Several things can happen (and either Old Toad or Terance are the experts in this area) including a phantom library being created by trying to access your library on a volume that is not available


This is not a copy of a library but a new blank library - if you launched iPhoto while the wireless library was not available this could have happened - it would explain having a new library that does not contain older photos - but it would not affect the actual old library on the wireless network


You also might have launched iPhoto while the EHD was not available - if that happened you get a virtual volume that is invisible - to check or to resolve this quit iPhoto, dismount your External hard drive and in the finder under the go menu go to folder /Volumes - if your EHD shows there drag it to the desktop, reconnect your EHD and restart the system


LN

Dec 12, 2012 4:33 PM in response to Yer_Man

GOT IT!!!


I unplugged the drive from the AEBs and plugged it into one of the machines directly. Interestingly, what Finder was showing me before when accessing the shared drive over the network looked like all the files on the "Airport Files" partition when in fact these files are all within a folder called "Shared" on the "Airport Files" partition, which I can now see with the drive connected directly.


I'm going to attribute this to the "enable file sharing" setting within Airport Utility: http://screencast.com/t/Yxu3ytHaN

Perhaps before moving the Base Station's location this setting was off and I was connecting to the drive somehow anyway, and seeing the root of the partition. I must have enabled this setting once in the new location so it created a Shared directory. When iPhoto Buddy tried to access the library it knew to be in that location and couldn't find it, it must have created that new library. I don't know how those 32 random pictures got in there. They really are a random selection from the true library.
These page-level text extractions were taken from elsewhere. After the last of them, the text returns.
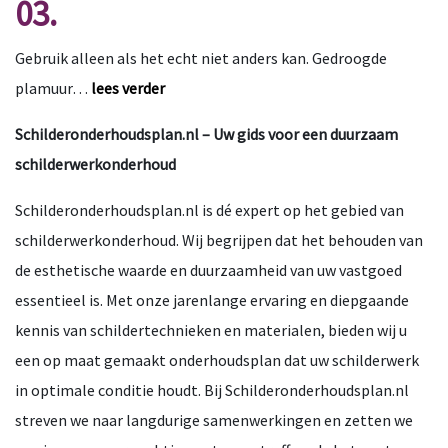
03.
Gebruik alleen als het echt niet anders kan. Gedroogde
plamuur…
lees verder
Schilderonderhoudsplan.nl – Uw gids voor een duurzaam
schilderwerkonderhoud
Schilderonderhoudsplan.nl is dé expert op het gebied van
schilderwerkonderhoud. Wij begrijpen dat het behouden van
de esthetische waarde en duurzaamheid van uw vastgoed
essentieel is. Met onze jarenlange ervaring en diepgaande
kennis van schildertechnieken en materialen, bieden wij u
een op maat gemaakt onderhoudsplan dat uw schilderwerk
in optimale conditie houdt. Bij Schilderonderhoudsplan.nl
streven we naar langdurige samenwerkingen en zetten we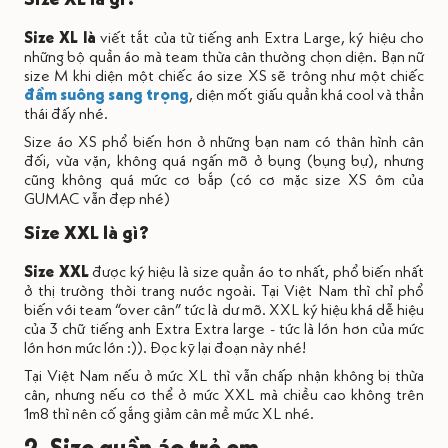
Size XL là
viết tắt của từ tiếng anh Extra Large, ký hiệu cho
những bộ quần áo mà team thừa cân thường chọn diện. Bạn nữ
size M khi diện một chiếc áo size XS sẽ trông như một chiếc
đầm suông sang trọng
, diện mốt giấu quần khá cool và thần
thái đấy nhé.
Size áo XS phổ biến hơn ở những bạn nam có thân hình cân
đối, vừa vặn, không quá ngấn mỡ ở bụng (bụng bự), nhưng
cũng không quá mức cơ bắp (có cơ mặc size XS ôm của
GUMAC vẫn đẹp nhé)
Size XXL là gì?
Size XXL
được ký hiệu là size quần áo to nhất, phổ biến nhất
ở thị trường thời trang nước ngoài. Tại Việt Nam thì chỉ phổ
biến với team “over cân” tức là dư mỡ. XXL ký hiệu khá dễ hiệu
của 3 chữ tiếng anh Extra Extra large - tức là lớn hơn của mức
lớn hơn mức lớn :)). Đọc kỹ lại đoạn này nhé!
Tại Việt Nam nếu ở mức XL thì vẫn chấp nhận không bị thừa
cân, nhưng nếu cơ thể ở mức XXL mà chiều cao không trên
1m8 thì nên cố gắng giảm cân mề mức XL nhé.
2. Size quần áo trẻ em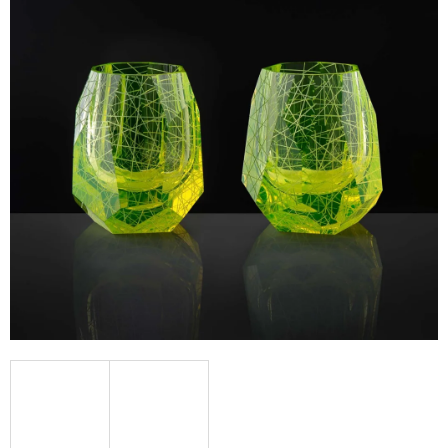
A
J
Í
T
?
HLEDAT
D
O
P
O
R
U
Č
U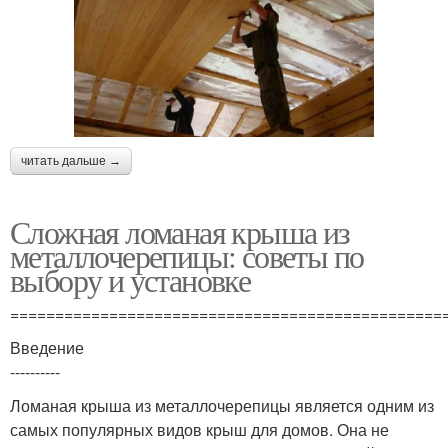
читать дальше →
Сложная ломаная крыша из
металлочерепицы: советы по
выбору и установке
================================================
Введение
----------
Ломаная крыша из металлочерепицы является одним из
самых популярных видов крыш для домов. Она не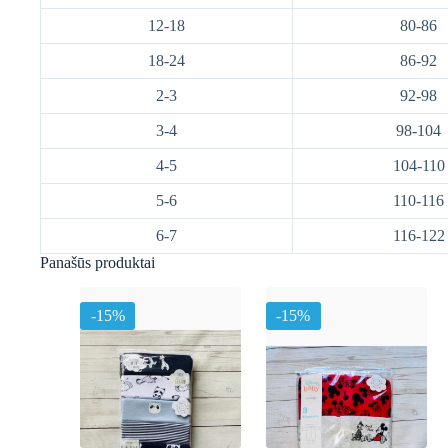
12-18
80-86
18-24
86-92
2-3
92-98
3-4
98-104
4-5
104-110
5-6
110-116
6-7
116-122
Panašūs produktai
-15%
-15%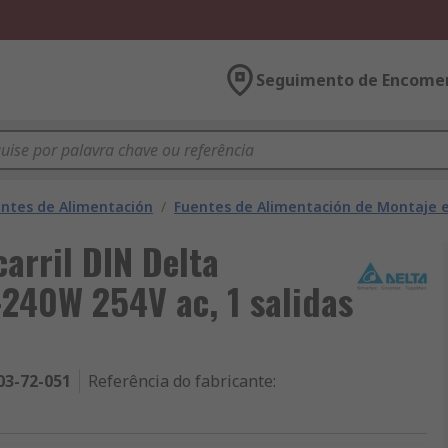
Seguimento de Encome
ntes de Alimentación
/
Fuentes de Alimentación de Montaje e
arril DIN Delta
-240W 254V ac, 1 salidas
03-72-051
Referência do fabricante
: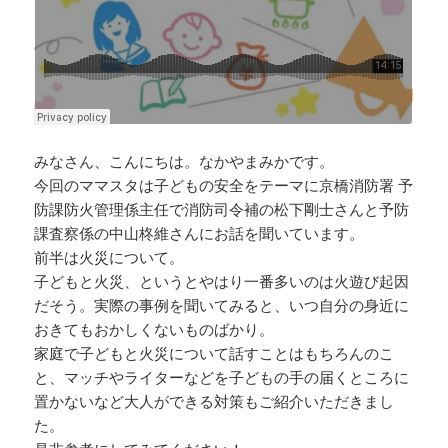
みなさん、こんにちは。なかやまみかです。
今回のママスタは子どもの安全をテーマに京橋消防署 予
防課防火管理係主任で消防司令補の松下剛士さんと予防
課査察係の中山柊維さんにお話を聞いています。
前半は火災について。
子どもと火災、というとやはり一番多いのは火遊び起因
だそう。実際の事例を聞いてみると、いつ自分の身近に
おきてもおかしくないものばかり。
家庭で子どもと火災について話すことはもちろんのこ
と、マッチやライターなどを子どもの手の届くところに
置かないなど大人ができる対策もご紹介いただきまし
た。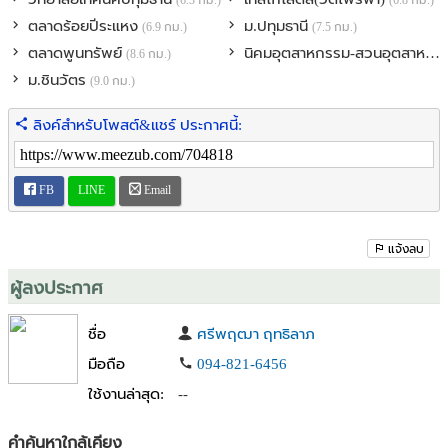
(6.3 กม.)
(6.8 กม.)
ตลาดร้อยปีระแหง
ม.ปทุมธานี
(6.9 กม.)
(7.5 กม.)
ตลาดพูนทรัพย์
นิคมอุตสาหกรรม-สวนอุตสาหกรรมบางกะดี
(8.6 กม.)
ม.ชินวัตร
(9.0 กม.)
ลิงค์สำหรับโพสต์&แชร์ ประกาศนี้:
FB
LINE
Email
แจ้งลบ
ผู้ลงประกาศ
ชื่อ
ศรีพฤฒา ฤทธิลาภ
มือถือ
094-821-6456
ใช้งานล่าสุด:
--
คำค้นหาใกล้เคียง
Thanks for all your help! Now I'm going to look into setting us up to only access the drive and the library when it's connected with a wire.


By the way, does that include having the drive connected as it was to the Base Station and accessing from an ethernet-connected computer, or do I just not want to go there?

Dec 12, 2012 4:59 PM in response to Howmanyds

AS long as the network is wired you will be fine - the key point is not to edit photos with iPhoto over a wireless link


is inherently unsafe. If you're trying to edit the Library (that is, make albums, move photos around, keyword, make books or slideshows etc.) or edit individual photos in it via Wireless be very careful. Dropouts are a common fact of wireless networking, and should one occur while the app is writing to the database then your Library will be damaged. Simply, I would not do this with my Libraries.
As I said above, I would not access my Libraries wirelessly.
This issue being warned about is editing in iPhoto over a wireless network

If the access to your library is all via wired connections ok - if it includes a wireless link then it is not recommended


LN

Ah! My library just shrank to nothingness!